This past weekend, I went to Boston to see my girlfriend. On the way home from the airport, we stopped off to visit her parents.
We’re sitting in the living room, listening to her mother talk and talk and talk and talk and talk. We’ve sort of half tuned her out. Which is why we noticed when we heard, from the fireplace… skritch skritch skritch
I cock an ear. My girlfriend says: “Did you hear that?”
Her mother: “I was talking!”
My girlfriend shrugs.
A minute or so later: skritch skritch skritch
My girlfriend: “You heard that, right?”
Her father: “It was probably the wind.”
Me: “No, it was something else. Sounds like a critter, actually.”
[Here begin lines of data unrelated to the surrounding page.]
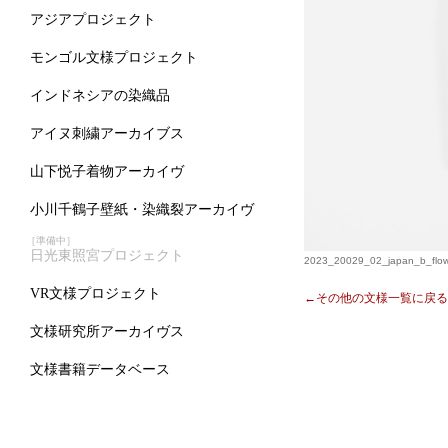
アジアプロジェクト
モンゴル文様プロジェクト
インドネシアの染織品
アイヌ刺繍アーカイブス
山下悦子着物アーカイヴ
小川千鶴子壁紙・染織裂アーカイヴ
［準備中］
日光東照宮プロジェクト
2023_20029_02_japan_b_flow
VR文様プロジェクト
←その他の文様一覧に戻る
文様研究所アーカイヴス
文様書籍データベース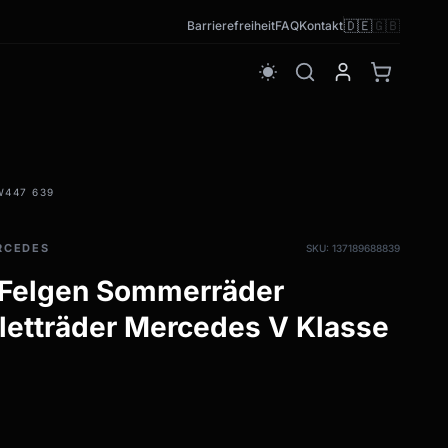
🇩🇪
🇬🇧
Barrierefreiheit
FAQ
Kontakt
wb_sunny
W447 639
RCEDES
SKU: 137189688839
 Felgen Sommerräder
tträder Mercedes V Klasse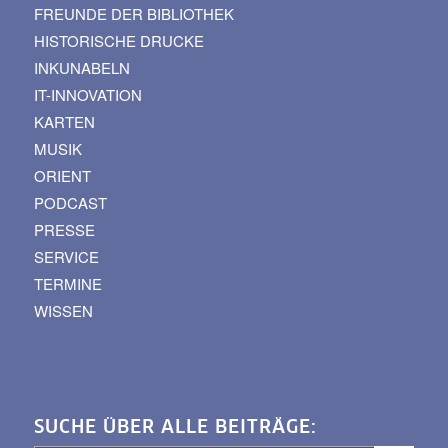
FREUNDE DER BIBLIOTHEK
HISTORISCHE DRUCKE
INKUNABELN
IT-INNOVATION
KARTEN
MUSIK
ORIENT
PODCAST
PRESSE
SERVICE
TERMINE
WISSEN
SUCHE ÜBER ALLE BEITRÄGE: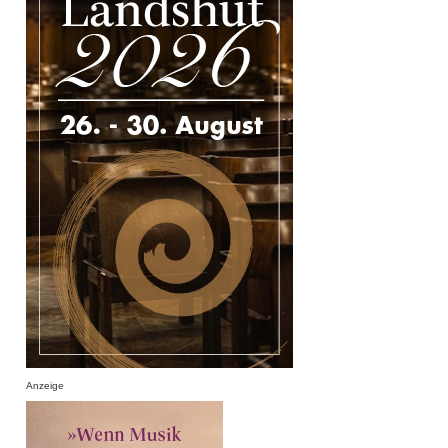
Anzeige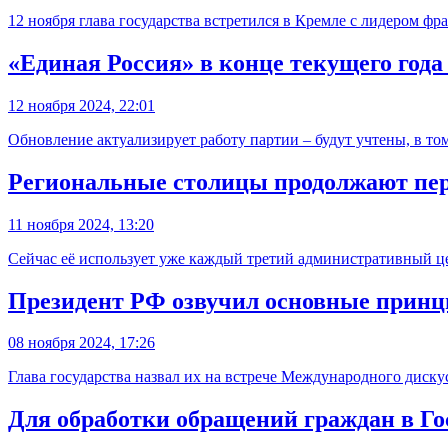
12 ноября глава государства встретился в Кремле с лидером 
«Единая Россия» в конце текущего год
12 ноября 2024, 22:01
Обновление актуализирует работу партии – будут учтены, в то
Региональные столицы продолжают пер
11 ноября 2024, 13:20
Сейчас её использует уже каждый третий административный це
Президент РФ озвучил основные принц
08 ноября 2024, 17:26
Глава государства назвал их на встрече Международного диску
Для обработки обращений граждан в Го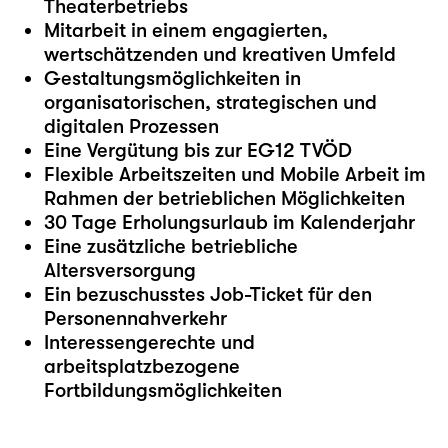
Theaterbetriebs
Mitarbeit in einem engagierten,
wertschätzenden und kreativen Umfeld
Gestaltungsmöglichkeiten in
organisatorischen, strategischen und
digitalen Prozessen
Eine Vergütung bis zur EG12 TVÖD
Flexible Arbeitszeiten und Mobile Arbeit im
Rahmen der betrieblichen Möglichkeiten
30 Tage Erholungsurlaub im Kalenderjahr
Eine zusätzliche betriebliche
Altersversorgung
Ein bezuschusstes Job-Ticket für den
Personennahverkehr
Interessengerechte und
arbeitsplatzbezogene
Fortbildungsmöglichkeiten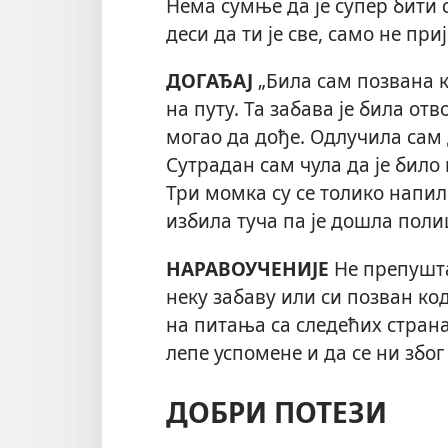
Нема сумње да је супер бити 
деси да ти је све, само не при
ДОГАЂАЈ
„Била сам позвана к
на путу. Та забава је била отв
могао да дође. Одлучила сам д
Сутрадан сам чула да је било 
Три момка су се толико напила
избила туча па је дошла поли
НАРАВОУЧЕНИЈЕ
Не препушта
неку забаву или си позван ко
на питања са следећих страна
лепе успомене и да се ни због
ДОБРИ ПОТЕЗИ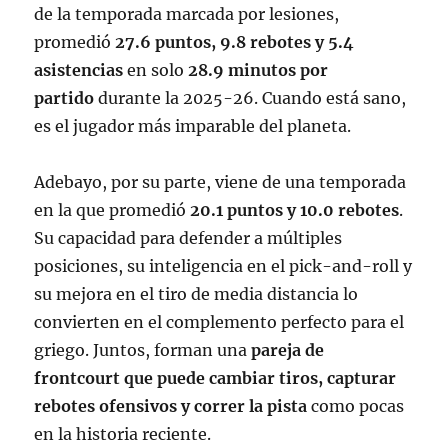
de la temporada marcada por lesiones,
promedió
27.6 puntos, 9.8 rebotes y 5.4
asistencias
en solo
28.9 minutos por
partido
durante la 2025-26
. Cuando está sano,
es el jugador más imparable del planeta.
Adebayo, por su parte, viene de una temporada
en la que promedió
20.1 puntos y 10.0 rebotes
.
Su capacidad para defender a múltiples
posiciones, su inteligencia en el pick-and-roll y
su mejora en el tiro de media distancia lo
convierten en el complemento perfecto para el
griego. Juntos, forman una
pareja de
frontcourt que puede cambiar tiros, capturar
rebotes ofensivos y correr la pista
como pocas
en la historia reciente.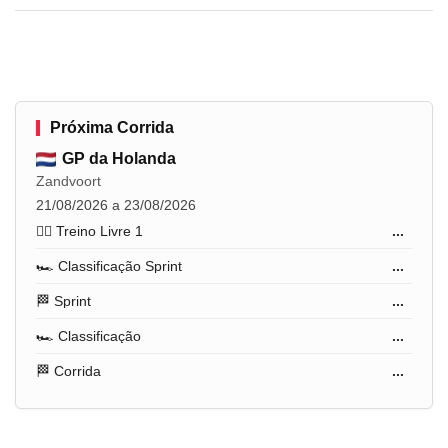
Próxima Corrida
GP da Holanda
Zandvoort
21/08/2026 a 23/08/2026
🏋️‍♂️ Treino Livre 1
...
🏎️ Classificação Sprint
...
🏁 Sprint
...
🏎️ Classificação
...
🏁 Corrida
...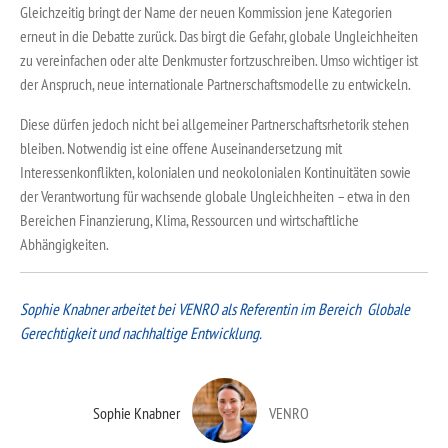
Gleichzeitig bringt der Name der neuen Kommission jene Kategorien
erneut in die Debatte zurück. Das birgt die Gefahr, globale Ungleichheiten
zu vereinfachen oder alte Denkmuster fortzuschreiben. Umso wichtiger ist
der Anspruch, neue internationale Partnerschaftsmodelle zu entwickeln.
Diese dürfen jedoch nicht bei allgemeiner Partnerschaftsrhetorik stehen
bleiben. Notwendig ist eine offene Auseinandersetzung mit
Interessenkonflikten, kolonialen und neokolonialen Kontinuitäten sowie
der Verantwortung für wachsende globale Ungleichheiten – etwa in den
Bereichen Finanzierung, Klima, Ressourcen und wirtschaftliche
Abhängigkeiten.
Sophie Knabner arbeitet bei VENRO als Referentin im Bereich Globale
Gerechtigkeit und nachhaltige Entwicklung.
Sophie Knabner
VENRO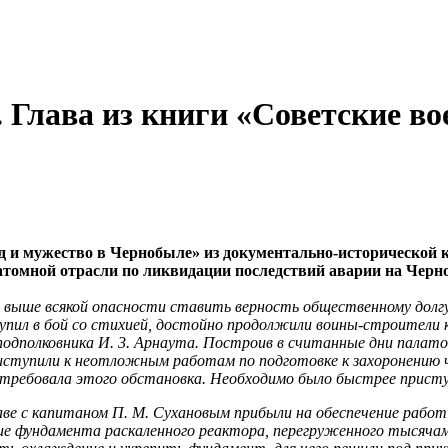
 Глава из книги «Советские во
и мужество в Чернобыле» из документально-исторической кн
 атомной отрасли по ликвидации последствий аварии на Чер
ие выше всякой опасности ставить верность общественному дол
ил в бой со стихией, достойно продолжили воины-строители кол
дпол­ковника И. 3. Арнаута. Построив в считанные дни палаточ
 приступили к неотложным работам по подготовке к захоронению
требовала этого обста­новка. Необходимо было быстрее приступ
аве с капи­таном П. М. Сухановым прибыли на обеспечение рабо
 фундамента раскаленного реактора, перегруженного тысячами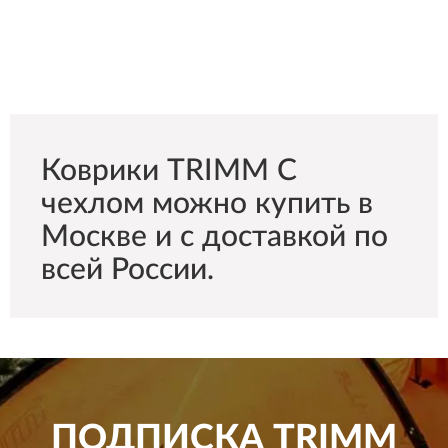
Коврики TRIMM С
чехлом можно купить в
Москве и с доставкой по
всей России.
ПОДПИСКА
TRIMM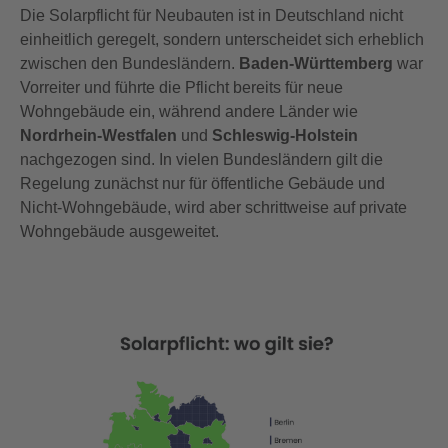
Die Solarpflicht für Neubauten ist in Deutschland nicht
einheitlich geregelt, sondern unterscheidet sich erheblich
zwischen den Bundesländern.
Baden-Württemberg
war
Vorreiter und führte die Pflicht bereits für neue
Wohngebäude ein, während andere Länder wie
Nordrhein-Westfalen
und
Schleswig-Holstein
nachgezogen sind. In vielen Bundesländern gilt die
Regelung zunächst nur für öffentliche Gebäude und
Nicht-Wohngebäude, wird aber schrittweise auf private
Wohngebäude ausgeweitet.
Her father: “The chimney’s capped.”
I knelt by the fireplace and listened carefully. Soon, from above: skritch skritch skritch
Me: “There’s definitely a critter. Do you have a flashlight?”
Her father retrieved a flashlight for me. I poked my head into the fireplace and slowly began opening the flue (squinting against the grit and ash that was dislodged into my face) while shining the light upward.
My girlfriend retreated to the other end of the room, muttering with urban-wildlife paranoia.
Once I had the flue open, I aimed the flashlight, and found myself looking at a raccoon’s butt.
“Yep,” I said. “You’ve got a critter.”
“What?” says my girlfriend’s father. “What is it?”
“Looks like a raccoon. Could be a porcupine, I guess, though I think it’s unlikely.”
Her father stood up. “I could get my .22.”
“No!” said my girlfriend.
Her mother was equally opposed. “You’re not shooting that thing here!”
“Well,” said her father, “what if we smoke him out? Or send ammonia fumes up the chimney?”
“Why don’t you just leave it be?” said her mother.
“I don’t think that’s a good idea,” I said. “It’s spring, and it’s probably looking for a safe place to have its babies.”
After a few minutes of brainstorming, I looked again, and the critter was gone.
The story is most interesting for the range of reactions: I thought the animal visit was abstractly interesting, my girlfriend was frightened, her mother thought it was cute, and her father took it as an opportunity to kill something.